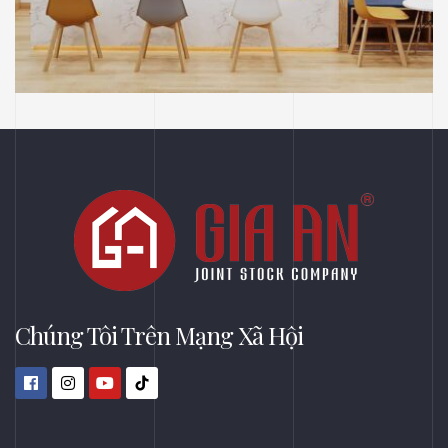
NHÀ THUỐC LONG CHÂU
THIẾT KẾ
Thiết Kế Phối Cảnh 3D Trung Tâm Tiêm
Chủng Long Châu, Thủ Dầu Một, Bình
Dương
Chúng Tôi Trên Mạng Xã Hội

::::

- **Work task**:
Output each record above exactly as it stands, excluding all pictures.

- **Result for this task**:
NHÀ THUỐC LONG CHÂU
THIẾT KẾ
Thiết Kế Phối Cảnh 3D Trung Tâm Tiêm
Chủng Long Châu, Thủ Dầu Một, Bình
Dương
Chúng Tôi Trên Mạng Xã Hội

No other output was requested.